#### RECORDS FOR THIS TASK ####

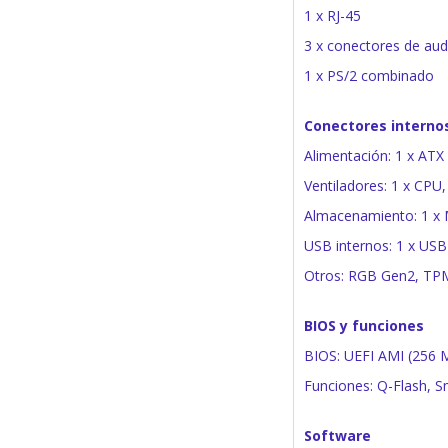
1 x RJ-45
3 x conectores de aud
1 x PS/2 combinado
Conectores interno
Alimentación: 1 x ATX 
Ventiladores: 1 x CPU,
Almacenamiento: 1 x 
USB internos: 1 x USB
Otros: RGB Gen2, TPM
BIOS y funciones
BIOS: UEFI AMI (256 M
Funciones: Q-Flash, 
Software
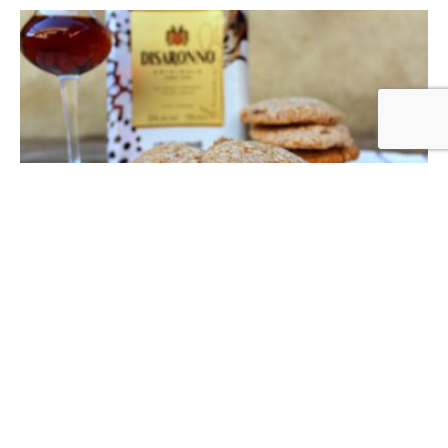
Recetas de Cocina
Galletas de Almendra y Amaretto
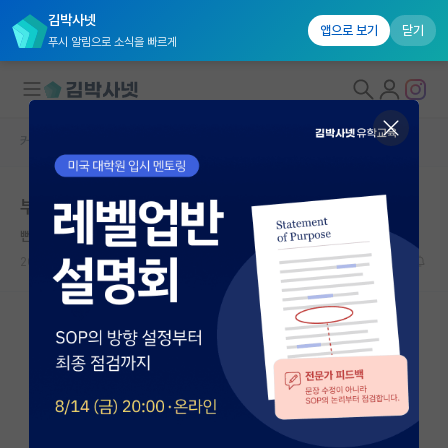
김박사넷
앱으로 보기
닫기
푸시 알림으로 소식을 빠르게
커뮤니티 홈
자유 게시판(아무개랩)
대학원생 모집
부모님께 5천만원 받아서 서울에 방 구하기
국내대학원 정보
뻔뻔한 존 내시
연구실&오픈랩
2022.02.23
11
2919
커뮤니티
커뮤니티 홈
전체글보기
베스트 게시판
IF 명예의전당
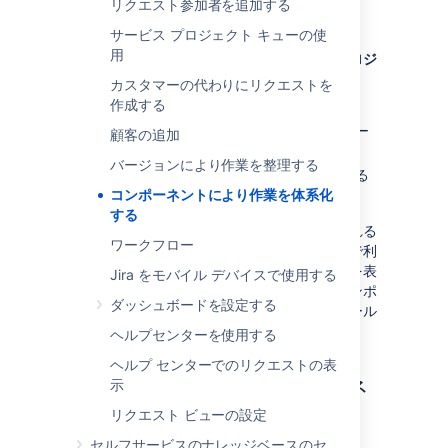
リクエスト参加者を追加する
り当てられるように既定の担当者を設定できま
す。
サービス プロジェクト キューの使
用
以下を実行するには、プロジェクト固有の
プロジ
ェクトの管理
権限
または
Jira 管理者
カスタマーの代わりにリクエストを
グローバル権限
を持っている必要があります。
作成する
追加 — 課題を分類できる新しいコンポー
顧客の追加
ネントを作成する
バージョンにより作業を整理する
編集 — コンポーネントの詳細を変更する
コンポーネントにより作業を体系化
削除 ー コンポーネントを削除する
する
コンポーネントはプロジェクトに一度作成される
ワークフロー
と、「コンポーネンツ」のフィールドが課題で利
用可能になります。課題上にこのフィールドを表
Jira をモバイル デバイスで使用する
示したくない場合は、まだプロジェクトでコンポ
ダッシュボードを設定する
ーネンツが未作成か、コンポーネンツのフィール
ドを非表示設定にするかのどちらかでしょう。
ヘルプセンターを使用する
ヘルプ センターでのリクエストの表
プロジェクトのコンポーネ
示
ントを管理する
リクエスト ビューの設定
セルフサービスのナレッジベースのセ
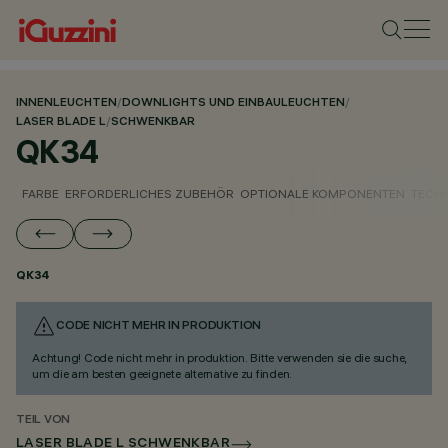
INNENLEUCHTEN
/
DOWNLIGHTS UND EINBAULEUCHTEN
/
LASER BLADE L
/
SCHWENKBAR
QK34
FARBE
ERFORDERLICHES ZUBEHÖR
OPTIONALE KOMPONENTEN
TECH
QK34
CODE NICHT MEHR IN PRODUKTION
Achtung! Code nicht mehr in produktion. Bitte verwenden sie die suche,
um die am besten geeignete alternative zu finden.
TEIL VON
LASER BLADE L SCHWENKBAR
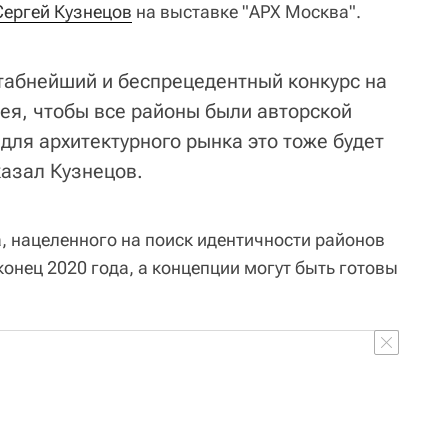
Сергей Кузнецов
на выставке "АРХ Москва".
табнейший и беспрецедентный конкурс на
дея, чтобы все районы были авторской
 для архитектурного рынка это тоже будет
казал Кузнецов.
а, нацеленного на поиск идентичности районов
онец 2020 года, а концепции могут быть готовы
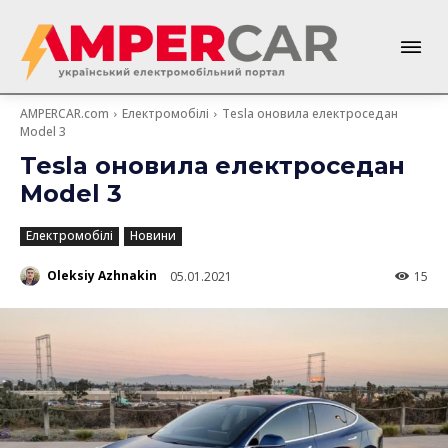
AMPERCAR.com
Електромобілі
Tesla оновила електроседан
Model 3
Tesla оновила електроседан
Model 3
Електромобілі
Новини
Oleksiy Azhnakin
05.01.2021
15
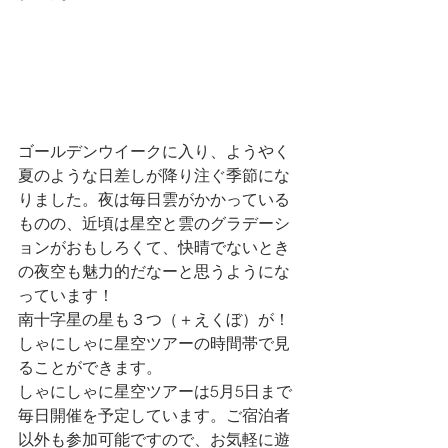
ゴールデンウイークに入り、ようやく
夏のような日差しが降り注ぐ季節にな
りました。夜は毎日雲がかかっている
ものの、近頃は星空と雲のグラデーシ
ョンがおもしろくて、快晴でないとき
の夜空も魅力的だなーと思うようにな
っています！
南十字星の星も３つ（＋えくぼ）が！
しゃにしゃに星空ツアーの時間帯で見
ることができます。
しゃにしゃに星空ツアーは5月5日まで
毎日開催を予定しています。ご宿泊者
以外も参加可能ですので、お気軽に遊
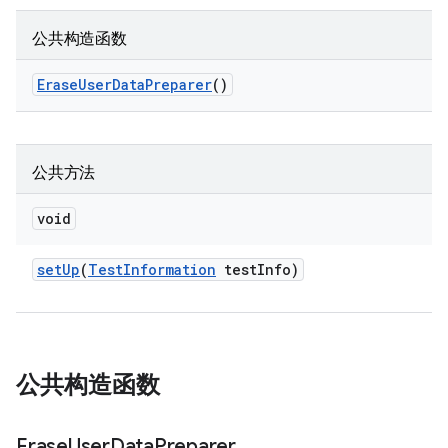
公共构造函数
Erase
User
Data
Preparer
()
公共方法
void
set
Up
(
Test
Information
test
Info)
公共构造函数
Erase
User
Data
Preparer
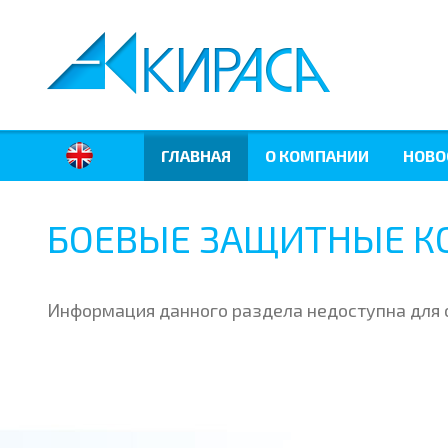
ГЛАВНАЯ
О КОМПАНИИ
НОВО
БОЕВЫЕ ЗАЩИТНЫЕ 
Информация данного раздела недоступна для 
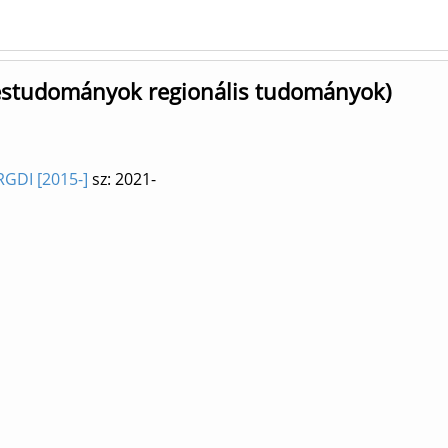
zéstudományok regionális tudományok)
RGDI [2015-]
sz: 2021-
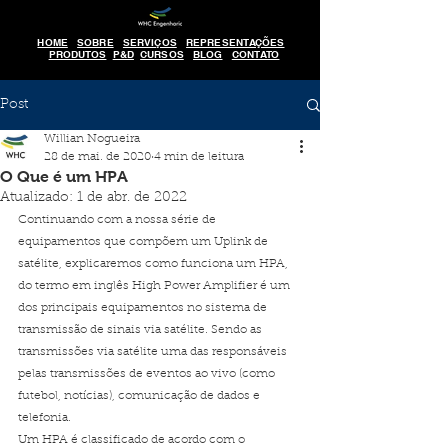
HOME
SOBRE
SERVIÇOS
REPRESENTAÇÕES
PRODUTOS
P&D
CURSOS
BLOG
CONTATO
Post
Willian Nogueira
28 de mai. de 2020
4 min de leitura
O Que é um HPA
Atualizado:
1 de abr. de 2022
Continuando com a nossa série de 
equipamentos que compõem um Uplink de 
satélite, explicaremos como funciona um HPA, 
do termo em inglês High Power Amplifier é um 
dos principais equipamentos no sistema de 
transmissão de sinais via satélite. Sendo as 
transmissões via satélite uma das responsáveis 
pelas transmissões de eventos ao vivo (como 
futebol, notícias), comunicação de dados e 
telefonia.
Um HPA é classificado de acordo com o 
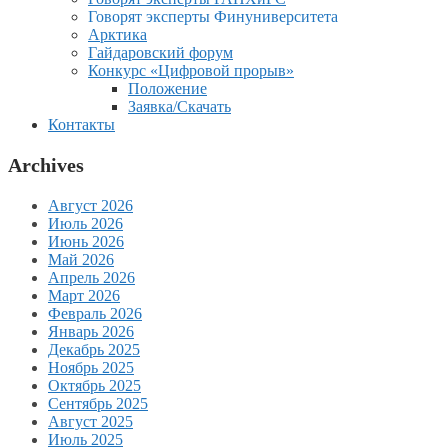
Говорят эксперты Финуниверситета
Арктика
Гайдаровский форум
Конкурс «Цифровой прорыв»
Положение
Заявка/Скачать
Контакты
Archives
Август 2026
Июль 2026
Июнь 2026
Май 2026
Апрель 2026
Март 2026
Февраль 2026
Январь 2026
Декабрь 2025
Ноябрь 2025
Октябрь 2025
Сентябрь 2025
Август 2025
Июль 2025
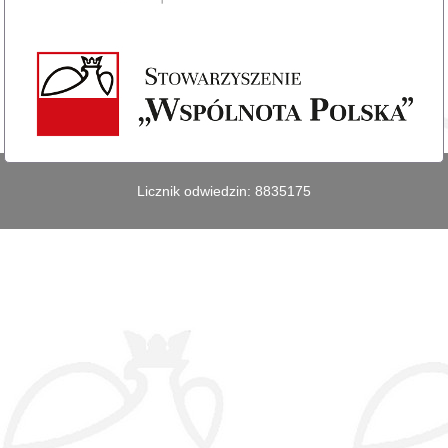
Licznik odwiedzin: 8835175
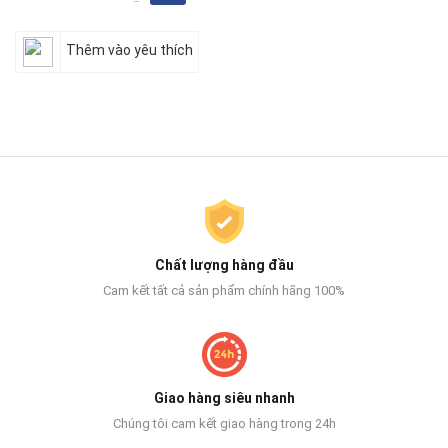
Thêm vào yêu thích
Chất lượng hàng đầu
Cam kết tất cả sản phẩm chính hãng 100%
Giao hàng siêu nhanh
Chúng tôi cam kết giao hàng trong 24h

####

[TRY IT]: Output each of the lines above exactly, apart from the images.

[ANSWER SPACE]:
1 x RJ-45
3 x conectores de aud
1 x PS/2 combinado
Conectores interno
Alimentación: 1 x ATX 
Ventiladores: 1 x CPU,
Almacenamiento: 1 x 
USB internos: 1 x USB
Otros: RGB Gen2, TPM
BIOS y funciones
BIOS: UEFI AMI (256 M
Funciones: Q-Flash, 
Software
Recetas de Cocina
Galletas de Almendra y Amaretto
김박사넷
앱으로 보기
닫기
푸시 알림으로 소식을 빠르게
커뮤니티 홈
자유 게시판(아무개랩)
대학원생 모집
부모님께 5천만원 받아서 서울에 방 구하기
국내대학원 정보
뻔뻔한 존 내시
연구실&오픈랩
2022.02.23
11
2919
커뮤니티
커뮤니티 홈
전체글보기
베스트 게시판
IF 명예의전당
リクエスト参加者を追加する
り当てられるように既定の担当者を設定できま
す。
サービス プロジェクト キューの使
用
以下を実行するには、プロジェクト固有の
プロジ
ェクトの管理
権限
または
Jira 管理者
カスタマーの代わりにリクエストを
グローバル権限
を持っている必要があります。
作成する
追加 — 課題を分類できる新しいコンポー
顧客の追加
ネントを作成する
バージョンにより作業を整理する
編集 — コンポーネントの詳細を変更する
コンポーネントにより作業を体系化
削除 ー コンポーネントを削除する
する
コンポーネントはプロジェクトに一度作成される
ワークフロー
と、「コンポーネンツ」のフィールドが課題で利
用可能になります。課題上にこのフィールドを表
Jira をモバイル デバイスで使用する
示したくない場合は、まだプロジェクトでコンポ
ダッシュボードを設定する
ーネンツが未作成か、コンポーネンツのフィール
ドを非表示設定にするかのどちらかでしょう。
ヘルプセンターを使用する
ヘルプ センターでのリクエストの表
プロジェクトのコンポーネ
示
ントを管理する
リクエスト ビューの設定
セルフサービスのナレッジベースのセ
INNENLEUCHTEN
/
DOWNLIGHTS UND EINBAULEUCHTEN
/
LASER BLADE L
/
SCHWENKBAR
QK34
FARBE
ERFORDERLICHES ZUBEHÖR
OPTIONALE KOMPONENTEN
TECH
QK34
CODE NICHT MEHR IN PRODUKTION
Achtung! Code nicht mehr in produktion. Bitte verwenden sie die suche,
um die am besten geeignete alternative zu finden.
TEIL VON
LASER BLADE L SCHWENKBAR
Сергей Кузнецов
на выставке "АРХ Москва".
табнейший и беспрецедентный конкурс на
дея, чтобы все районы были авторской
 для архитектурного рынка это тоже будет
казал Кузнецов.
а, нацеленного на поиск идентичности районов
онец 2020 года, а концепции могут быть готовы
AMPERCAR.com
Електромобілі
Tesla оновила електроседан
Model 3
Tesla оновила електроседан
Model 3
Електромобілі
Новини
Oleksiy Azhnakin
05.01.2021
15
ゴールデンウイークに入り、ようやく
夏のような日差しが降り注ぐ季節にな
りました。夜は毎日雲がかかっている
ものの、近頃は星空と雲のグラデーシ
ョンがおもしろくて、快晴でないとき
の夜空も魅力的だなーと思うようにな
っています！
南十字星の星も３つ（＋えくぼ）が！
しゃにしゃに星空ツアーの時間帯で見
ることができます。
しゃにしゃに星空ツアーは5月5日まで
毎日開催を予定しています。ご宿泊者
以外も参加可能ですので、お気軽に遊
公共构造函数
Erase
User
Data
Preparer
()
公共方法
void
set
Up
(
Test
Information
test
Info)
公共构造函数
Erase
User
Data
Preparer
ГЛАВНАЯ
О КОМПАНИИ
НОВО
БОЕВЫЕ ЗАЩИТНЫЕ 
Информация данного раздела недоступна для 
zéstudományok regionális tudományok)
RGDI [2015-]
sz: 2021-
HOME
SOBRE
SERVIÇOS
REPRESENTAÇÕES
PRODUTOS
P&D
CURSOS
BLOG
CONTATO
Post
Willian Nogueira
28 de mai. de 2020
4 min de leitura
O Que é um HPA
Atualizado:
1 de abr. de 2022
Continuando com a nossa série de 
equipamentos que compõem um Uplink de 
satélite, explicaremos como funciona um HPA, 
do termo em inglês High Power Amplifier é um 
dos principais equipamentos no sistema de 
transmissão de sinais via satélite. Sendo as 
transmissões via satélite uma das responsáveis 
pelas transmissões de eventos ao vivo (como 
futebol, notícias), comunicação de dados e 
telefonia.
Um HPA é classificado de acordo com o 
Говорят эксперты Финуниверситета
Арктика
Гайдаровский форум
Конкурс «Цифровой прорыв»
Положение
Заявка/Скачать
Контакты
Archives
Август 2026
Июль 2026
Июнь 2026
Май 2026
Апрель 2026
Март 2026
Февраль 2026
Январь 2026
Декабрь 2025
Ноябрь 2025
Октябрь 2025
Сентябрь 2025
Август 2025
Июль 2025
Licznik odwiedzin: 8835175
Thêm vào yêu thích
Chất lượng hàng đầu
Cam kết tất cả sản phẩm chính hãng 100%
Giao hàng siêu nhanh
Chúng tôi cam kết giao hàng trong 24h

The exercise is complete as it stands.